Records shown »

※ ※ ※

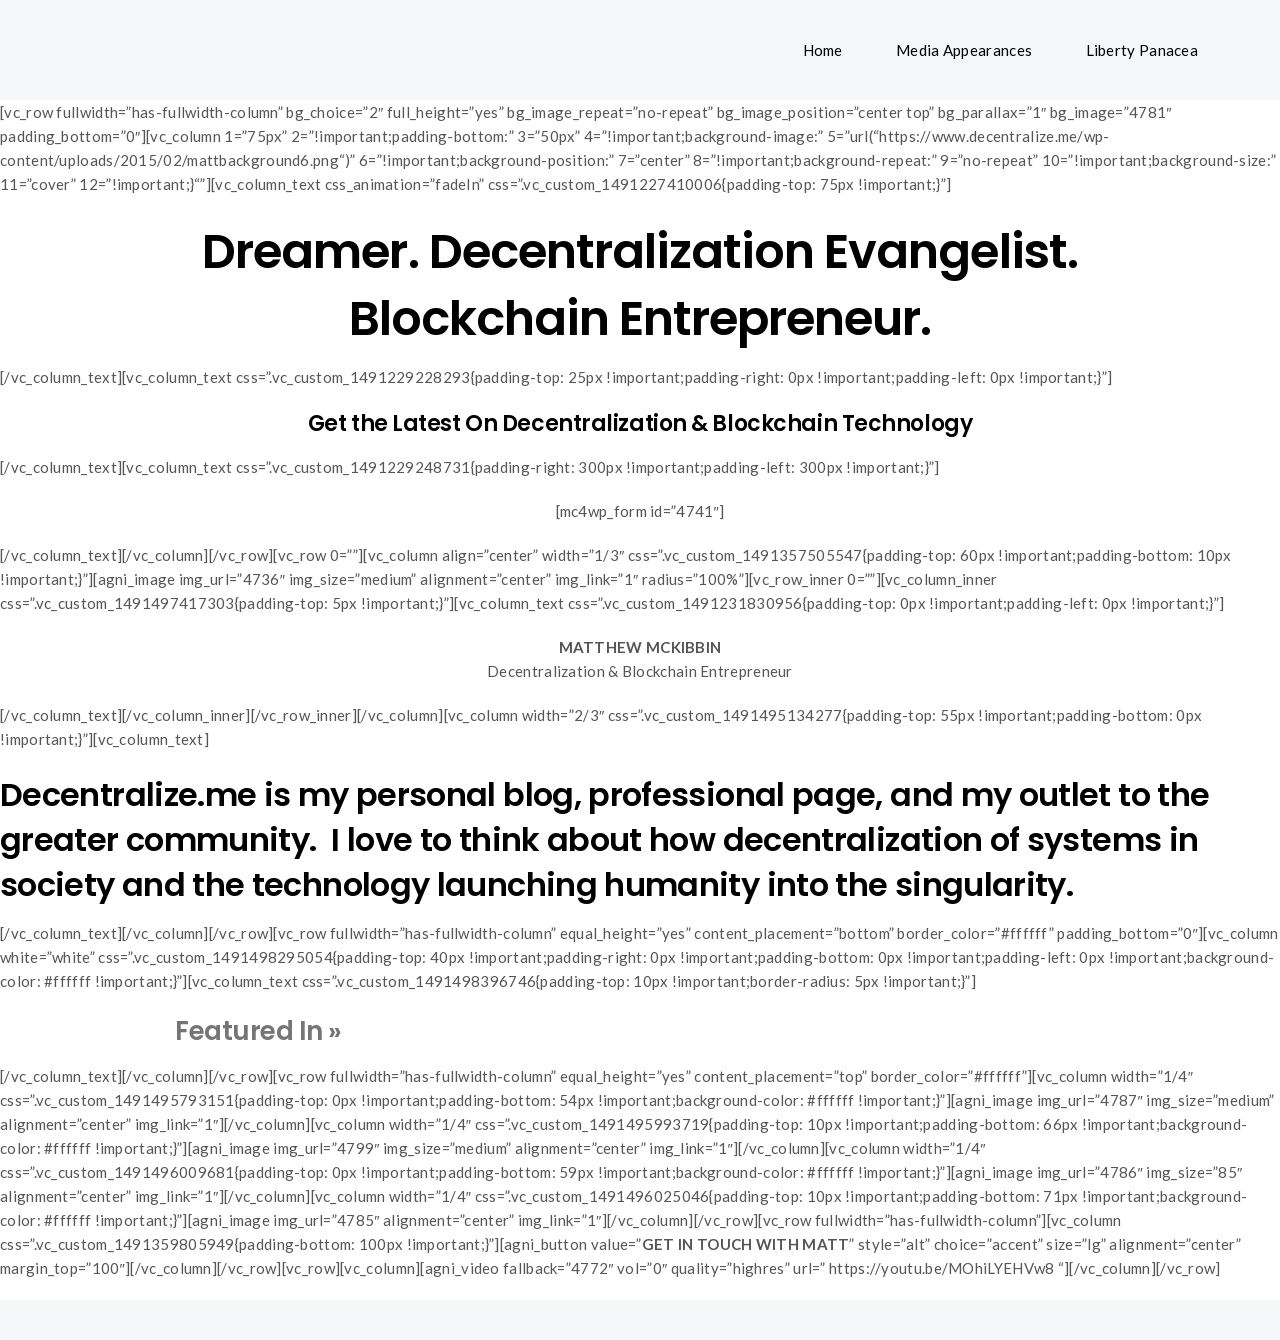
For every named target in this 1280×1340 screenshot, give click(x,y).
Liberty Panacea (1142, 50)
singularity (980, 884)
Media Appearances (964, 50)
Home (823, 50)
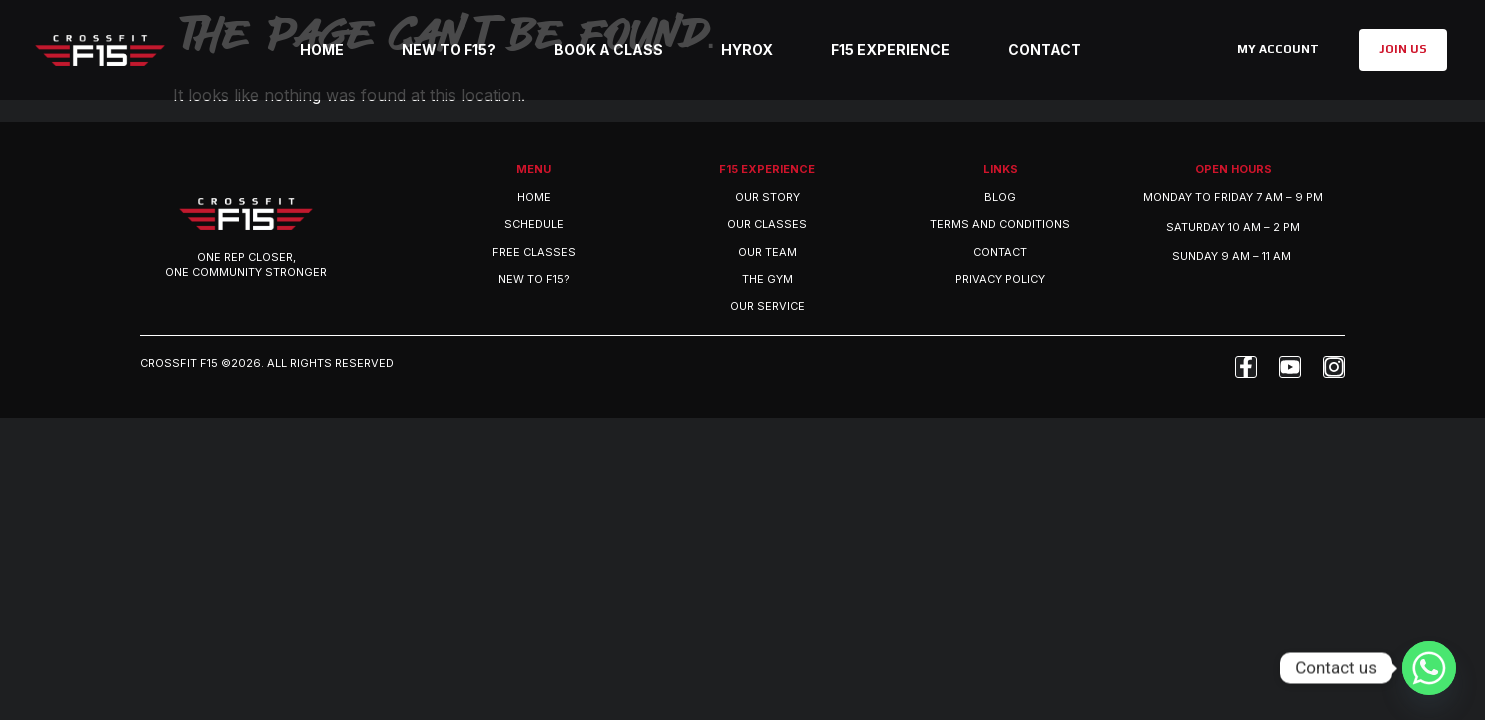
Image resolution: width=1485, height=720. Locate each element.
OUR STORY (767, 197)
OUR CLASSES (767, 224)
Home (322, 49)
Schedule (534, 224)
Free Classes (534, 252)
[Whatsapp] (1429, 668)
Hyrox (747, 49)
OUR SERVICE (767, 306)
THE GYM (767, 279)
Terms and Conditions (1000, 224)
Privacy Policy (1000, 279)
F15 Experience (890, 49)
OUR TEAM (767, 252)
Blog (1000, 197)
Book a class (608, 49)
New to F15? (449, 49)
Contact (1044, 49)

※ ※ ※

What you are asked to do » Each line from the first line of the data above through the one containing "OUR CLASSES (767, 224)" must be set down exactly; the pictures must not be.

Written response »
For every named target in this 1280×1340 screenshot, give click(x,y).
Liberty Panacea (1142, 50)
singularity (980, 884)
Media Appearances (964, 50)
Home (823, 50)
Image resolution: width=1485, height=720. Locate each element.
OUR STORY (767, 197)
OUR CLASSES (767, 224)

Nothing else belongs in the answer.